If there is such a thing as a “traditional family” today, it is a blended family — parents and children the result of more than one union that will probably result in divorce and remarriage, further blending the already blended grouping. But there are other kinds of family units that would certainly fall under the rubric “non-traditional”:
* Estimates show that approximately 2 million American children under the age of 18 are being raised by their lesbian and gay parents
* The number of unmarried partner households has increased by 72 percent in the last decade from three million in 1990 to more than five million in 2000. These figures include both same-sex and different-sex couples.
* One-third of lesbian households and one-fifth of gay male households have children.
Studies still show that the optimum situation for children is to have a married, different-sex couple as parents. A child’s chances of success in education, in employment, and in building their own stable, monogamous relationship as an adult increases dramatically if they live in such an environment.
But truly, how many children can live under “optimum” conditions? Do we tell everyone else they can’t have kids? There are a million reasons why families break up, and it is a certainty that women being primary breadwinners isn’t one of them. Blame the ease of divorce compared to 50 years ago. Blame a culture that devalues monogamy. Blame fathers who beat their wives, mothers who constantly bitch about money, or couples who simply drift apart. But there is no basis to blame female breadwinners except an outdated notion of women and the family.

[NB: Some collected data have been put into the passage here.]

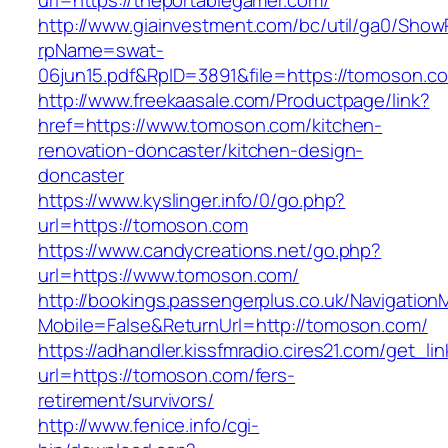
url=https://theportablegamer.com/
http://www.giainvestment.com/bc/util/ga0/Show
rpName=swat-
06jun15.pdf&RpID=3891&file=https://tomoson.c
http://www.freekaasale.com/Productpage/link?
href=https://www.tomoson.com/kitchen-
renovation-doncaster/kitchen-design-
doncaster
https://www.kyslinger.info/0/go.php?
url=https://tomoson.com
https://www.candycreations.net/go.php?
url=https://www.tomoson.com/
http://bookings.passengerplus.co.uk/Navigatio
Mobile=False&ReturnUrl=http://tomoson.com/
https://adhandler.kissfmradio.cires21.com/get_lin
url=https://tomoson.com/fers-
retirement/survivors/
http://www.fenice.info/cgi-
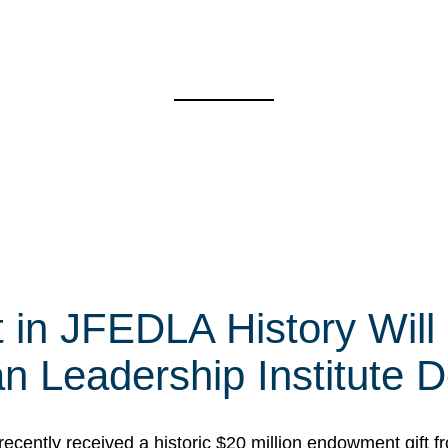
t in JFEDLA History Will
 Leadership Institute D
cently received a historic $20 million endowment gift fr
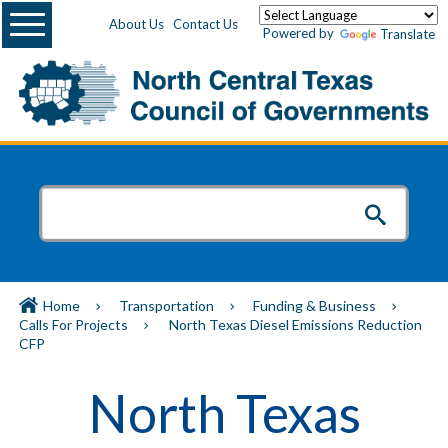
Menu
About Us
Contact Us
Powered by
Translate
Home
Transportation
Funding & Business
Calls For Projects
North Texas Diesel Emissions Reduction
CFP
North Texas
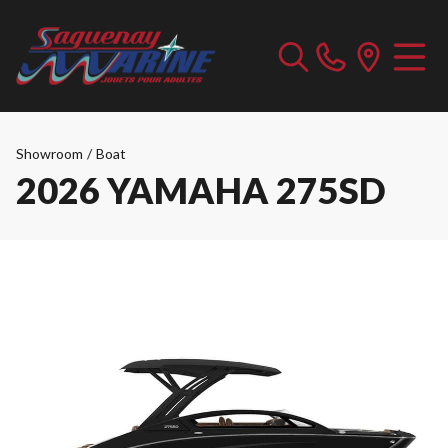
Showroom
/
Boat
2026 YAMAHA 275SD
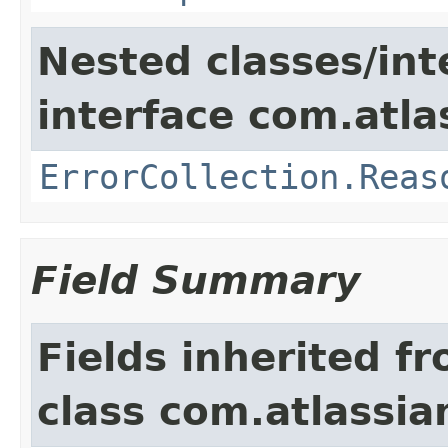
Nested classes/int
interface com.atlas
ErrorCollection.Reas
Field Summary
Fields inherited f
class com.atlassia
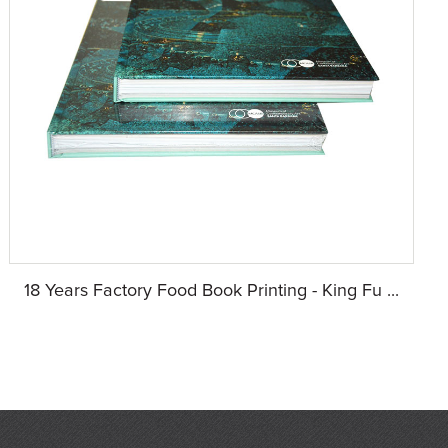
18 Years Factory Food Book Printing - King Fu ...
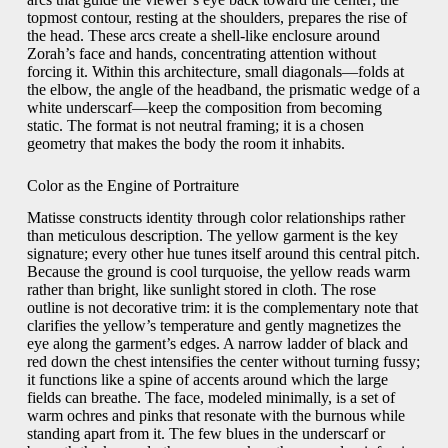
topmost contour, resting at the shoulders, prepares the rise of
the head. These arcs create a shell-like enclosure around
Zorah’s face and hands, concentrating attention without
forcing it. Within this architecture, small diagonals—folds at
the elbow, the angle of the headband, the prismatic wedge of a
white underscarf—keep the composition from becoming
static. The format is not neutral framing; it is a chosen
geometry that makes the body the room it inhabits.
Color as the Engine of Portraiture
Matisse constructs identity through color relationships rather
than meticulous description. The yellow garment is the key
signature; every other hue tunes itself around this central pitch.
Because the ground is cool turquoise, the yellow reads warm
rather than bright, like sunlight stored in cloth. The rose
outline is not decorative trim: it is the complementary note that
clarifies the yellow’s temperature and gently magnetizes the
eye along the garment’s edges. A narrow ladder of black and
red down the chest intensifies the center without turning fussy;
it functions like a spine of accents around which the large
fields can breathe. The face, modeled minimally, is a set of
warm ochres and pinks that resonate with the burnous while
standing apart from it. The few blues in the underscarf or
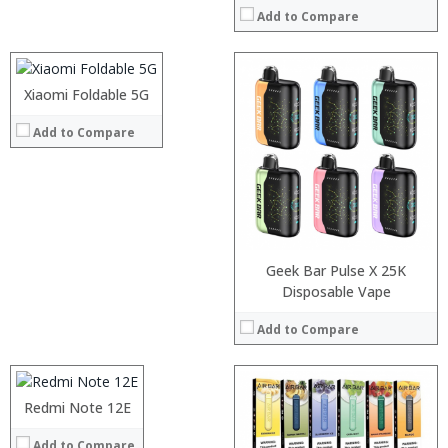
Add to Compare
Storage:
Display:
Camera:
Operating System:
Xiaomi Foldable 5G
:
View Details →
:
Add to Compare
:
:
:
:
View Details →
Geek Bar Pulse X 25K
Processor:
Disposable Vape
RAM:
Add to Compare
Storage:
Display:
Camera:
Operating System:
Redmi Note 12E
:
View Details →
:
Add to Compare
:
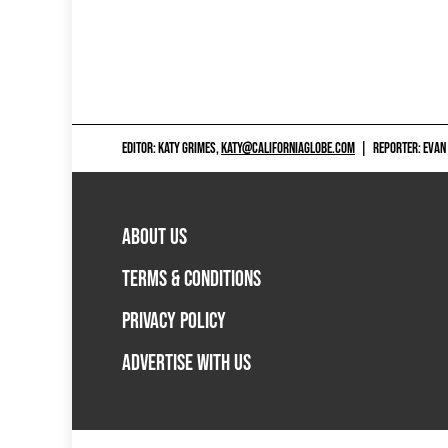
EDITOR: KATY GRIMES,
KATY@CALIFORNIAGLOBE.COM
|
REPORTER: EVAN
ABOUT US
TERMS & CONDITIONS
PRIVACY POLICY
ADVERTISE WITH US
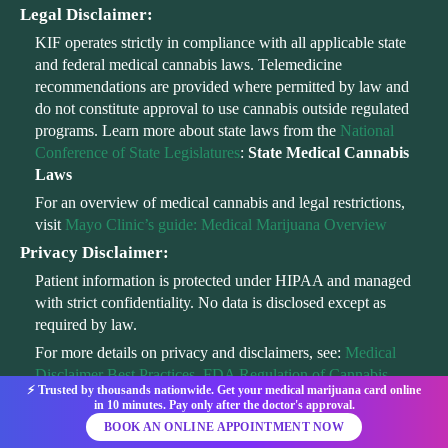
Legal Disclaimer:
KIF operates strictly in compliance with all applicable state
and federal medical cannabis laws. Telemedicine
recommendations are provided where permitted by law and
do not constitute approval to use cannabis outside regulated
programs. Learn more about state laws from the
National
Conference of State Legislatures
:
State Medical Cannabis
Laws
For an overview of medical cannabis and legal restrictions,
visit
Mayo Clinic’s guide: Medical Marijuana Overview
Privacy Disclaimer:
Patient information is protected under HIPAA and managed
with strict confidentiality. No data is disclosed except as
required by law.
For more details on privacy and disclaimers, see:
Medical
Disclaimer Best Practices
,
FDA Regulation of Cannabis
⚡ Trusted by thousands nationwide. Get your medical marijuana card online
in 10 minutes. Pay only after the doctor's approval.
BOOK AN ONLINE APPOINTMENT NOW
2026 All Rights Reserved @ KIF 2025
Privacy Policy
|
Terms
|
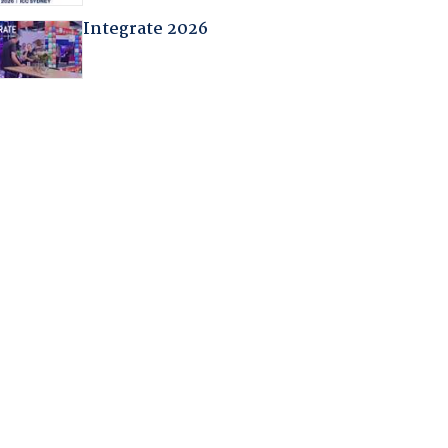
Integrate 2026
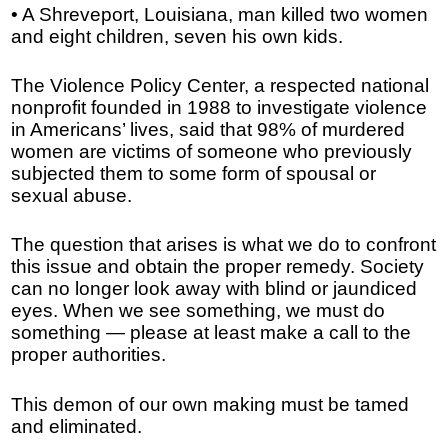
• A Shreveport, Louisiana, man killed two women
and eight children, seven his own kids.
The Violence Policy Center, a respected national
nonprofit founded in 1988 to investigate violence
in Americans’ lives, said that 98% of murdered
women are victims of someone who previously
subjected them to some form of spousal or
sexual abuse.
The question that arises is what we do to confront
this issue and obtain the proper remedy. Society
can no longer look away with blind or jaundiced
eyes. When we see something, we must do
something — please at least make a call to the
proper authorities.
This demon of our own making must be tamed
and eliminated.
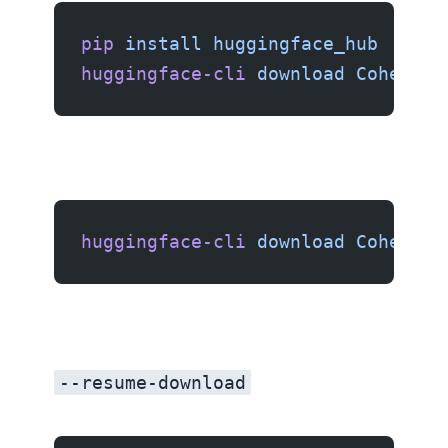
pip
 install
 huggingface_hub
huggingface-cli
 download
 CohereFo
huggingface-cli
 download
 CohereFo
--resume-download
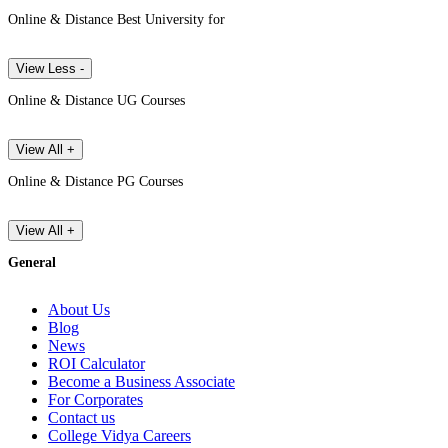
Online & Distance Best University for
View Less -
Online & Distance UG Courses
View All +
Online & Distance PG Courses
View All +
General
About Us
Blog
News
ROI Calculator
Become a Business Associate
For Corporates
Contact us
College Vidya Careers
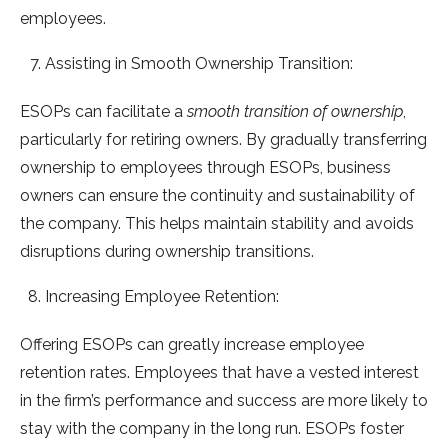
employees.
Assisting in Smooth Ownership Transition:
ESOPs can facilitate a
smooth transition of ownership
,
particularly for retiring owners. By gradually transferring
ownership to employees through ESOPs, business
owners can ensure the continuity and sustainability of
the company. This helps maintain stability and avoids
disruptions during ownership transitions.
Increasing Employee Retention:
Offering ESOPs can greatly increase employee
retention rates. Employees that have a vested interest
in the firm’s performance and success are more likely to
stay with the company in the long run. ESOPs foster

That conservatives consider themselves guardians of the traditional family, and family values is a good and noble thing. But the guardians of tradition, to be effective, must recognize the times in which they live and adjust to the changing realities of the culture and society. It’s no use trying to recapture the Ozzie and Harriet version of the family, or any notion that women will eschew the opportunities that the 21st century is presenting to them because they may end up making more money than their husbands. That kind of thinking has gone the way of the Studebaker and Davy Crockett coonskin caps. Conservatives should concentrate on channeling the changes we are seeing in the family unit into productive outlets that help parents nurture children and empower families to achieve security. Building non-governmental support systems in the community is a good start. This means affordable day care, after-school activities, and perhaps educational opportunities for the parents.Voting for politicians who even vaguely understand the value of a well-ordered free market couldn’t hurt either. A strong economic base is a prerequisite for strong families.
In other words, conservatives must work to strengthen the voluntary community. Not by lecturing women about how much money they make and hectoring them about how seeking their idea of a fulfilling life is selfish and even unseemly, but by welcoming everyone, of every race and, yes, sexual orientation into the circle.
Otherwise, conservatives and their political party will find themselves on the outside looking in.